Headline
CVE-2023-34856: Stored Cross-Site Scripting (XSS) Vulnerability in 友讯电子设备(上海) D-Link Routing Management Page Version: DI-7500G-CI-19.05.29A1 · Issue #2 · hashshfza/Vulnerability
A Cross Site Scripting (XSS) vulnerability in D-Link DI-7500G-CI-19.05.29A allows attackers to execute arbitrary code via uploading a crafted HTML file to the interface /auth_pic.cgi.

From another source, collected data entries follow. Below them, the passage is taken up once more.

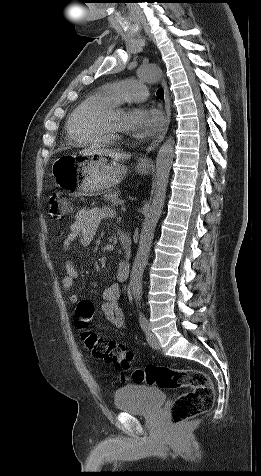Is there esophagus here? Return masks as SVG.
<instances>
[{
    "mask_svg": "<svg viewBox=\"0 0 261 476\" xmlns=\"http://www.w3.org/2000/svg\"><path fill=\"white\" fill-rule=\"evenodd\" d=\"M162 87L164 89L166 124H165V127L163 128V130L156 137V139L148 146L147 152H150V151L154 150L155 148H157L159 146V144L163 141V139H164V137L167 133L169 123H170V116H171L170 98H169V91H168V87H167V83H166L165 79L162 80ZM139 164L142 165V166H147L149 164L148 158H146V157L142 158L139 161Z\"/></svg>",
    "mask_w": 261,
    "mask_h": 476,
    "instance_id": "esophagus-1",
    "label": "esophagus"
}]
</instances>
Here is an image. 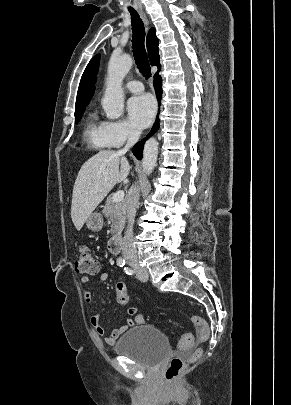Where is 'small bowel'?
Returning <instances> with one entry per match:
<instances>
[{"label":"small bowel","instance_id":"1","mask_svg":"<svg viewBox=\"0 0 291 405\" xmlns=\"http://www.w3.org/2000/svg\"><path fill=\"white\" fill-rule=\"evenodd\" d=\"M108 277L109 276H108L107 272H101L99 274V279L101 282H106L108 280ZM80 283L82 285H87L89 283V278L87 276L81 277ZM93 299H94V296L91 291H86L84 293V300L86 303H88V304L92 303ZM127 314H128V316H132L133 319L128 317L127 321L124 325L114 328L112 330L111 334H109L107 336H105V329L101 325V315L99 313L93 314L90 318V322H91V325H92L95 333L98 336H105L106 343L114 344L117 341V339L127 331V329L129 327L134 326V325H141L144 323L143 315L139 314L135 308H129L127 310Z\"/></svg>","mask_w":291,"mask_h":405}]
</instances>
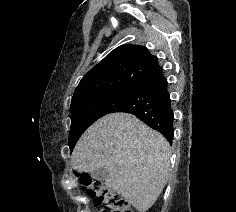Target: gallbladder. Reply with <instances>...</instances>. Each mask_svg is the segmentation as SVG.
<instances>
[{
	"label": "gallbladder",
	"instance_id": "obj_1",
	"mask_svg": "<svg viewBox=\"0 0 236 212\" xmlns=\"http://www.w3.org/2000/svg\"><path fill=\"white\" fill-rule=\"evenodd\" d=\"M90 175L93 179L105 181L109 176V172L105 168H100L91 172Z\"/></svg>",
	"mask_w": 236,
	"mask_h": 212
}]
</instances>
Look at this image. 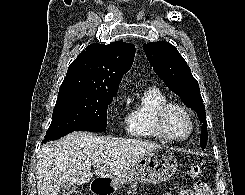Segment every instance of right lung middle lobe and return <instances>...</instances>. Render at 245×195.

- Search vulnerable products on internet
Go to https://hunter.qianxin.com/, and use this syntax to search potential vulnerable products existing on internet:web.body="<title id="login_title">D-Link路由器管理页</title>"
A list of vulnerable targets are as follows:
http://59.173.74.242:88/
http://183.195.116.54:8888/
http://125.119.243.164:8888/
http://222.160.124.147:8081/
http://58.49.36.134:88/
http://59.173.75.201:88/
http://39.175.53.231:9000/
http://222.160.127.22:8081/
http://221.232.194.41:88/
http://120.196.58.120:88/
http://221.232.195.128:88/
- Login with default credential
The default credential is admin : admin
Login successful.
- Upload your payloads
Firstly, click on "认证管理",
Secondly, click on "认证页面管理",
Then, we click to browse the file and need to upload a file with the suffix ". jpg", ". png", or “. gif” ,
Finally, click on upload and we will use BurpSuite to intercept
We need to change the suffix “. png” marked in the figure to “. html” and then send out the request package,
Finally, we can trigger by clicking on this link
It is important that victims can access this url without login in.